Thank you for your feedback on the programming changes that were necessary for our Club. To help prevent the spread of misinformation, we are proud to share further details surrounding the current situation with our Rep and House League divisions.


Addressing Common Themes of Misinformation


Myth: House League funds are used to support Rep.

Truth: 100% of rep programming is paid for by the rep families. At no time are house league funds ever used to support rep. Our financials are audited each year and discussed openly at the Annual General Meeting to which each Club member is invited to.

Myth: I paid my House League registration fees and now the season is canceled.

Truth: House League is NOT canceled. We have been forced to postpone the season until we are given the green light to restart. Each player will receive 100% of the programming they signed up for once the season begins again. The $480 registration fee covered 10 games and 10 practices (20 on-ice sessions), plus jerseys and a percentage of the Club's fixed costs. When normal operations resume, you will receive the balance of your on-ice sessions. If the season does not resume,you will be provided with a refund reflective of how many sessions remained in your registration.


Myth: Rep is continuing to play while House League was forced to stop.

Truth: Rep is not continuing to ‘play’. All games and scrimmages are canceled.Sadly, when the Provincial mandate restricted us to 9 players on ice the ice cost per player skyrocketed.
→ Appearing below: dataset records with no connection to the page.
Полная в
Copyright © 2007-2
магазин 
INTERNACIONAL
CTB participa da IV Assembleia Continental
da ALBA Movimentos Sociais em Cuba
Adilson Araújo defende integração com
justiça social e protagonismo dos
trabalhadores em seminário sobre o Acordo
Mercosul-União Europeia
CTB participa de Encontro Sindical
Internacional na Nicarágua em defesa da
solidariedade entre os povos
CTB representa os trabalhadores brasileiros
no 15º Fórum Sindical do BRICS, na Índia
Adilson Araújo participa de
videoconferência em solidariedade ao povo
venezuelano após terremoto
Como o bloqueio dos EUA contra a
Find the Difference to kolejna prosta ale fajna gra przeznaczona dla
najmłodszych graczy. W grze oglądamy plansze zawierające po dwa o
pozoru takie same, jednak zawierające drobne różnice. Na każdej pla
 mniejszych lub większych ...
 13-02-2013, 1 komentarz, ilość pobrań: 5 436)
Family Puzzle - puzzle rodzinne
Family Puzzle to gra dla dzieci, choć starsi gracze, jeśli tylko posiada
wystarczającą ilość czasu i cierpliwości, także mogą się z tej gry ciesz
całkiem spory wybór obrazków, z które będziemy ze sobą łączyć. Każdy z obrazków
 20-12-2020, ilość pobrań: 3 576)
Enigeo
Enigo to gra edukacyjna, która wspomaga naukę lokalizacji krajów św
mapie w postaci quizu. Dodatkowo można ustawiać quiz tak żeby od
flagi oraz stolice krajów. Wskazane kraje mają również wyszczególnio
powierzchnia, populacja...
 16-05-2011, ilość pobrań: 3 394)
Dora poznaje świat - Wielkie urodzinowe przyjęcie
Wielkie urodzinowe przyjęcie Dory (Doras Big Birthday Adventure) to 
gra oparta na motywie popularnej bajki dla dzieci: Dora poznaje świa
Given our mission of delivering fun, affordable hockey, House League sessions are now no longer feasible until we get back to having more players on the ice.Rep teams, however, are entirely funded by the families of each team. Those teams that opt to continue to practice despite the temporary increase in costs per hour are choosing to doso. Club members should rest assured that no Club funds are being directed to one program over the other.


Myth: Rep is given preferential treatment.

Truth: The Club invests a significant amount of time, energy, and funding to our 4-8-year-old age groups – before Rep and House League divisions are even offered. Our goal is to make hockey as inclusive as possible through subsidized player fees and equipment programs for those that cannot afford it. We also invest heavily in professional on-ice development for these younger ages.

Rep is not given preferential treatment. Extreme care is taken to ensure each division receives the exact number of hours paid for, and each division has highly qualified coaches. We are extremely proud of our House League division and strive to ensure they receive the best hockey experience in Canada.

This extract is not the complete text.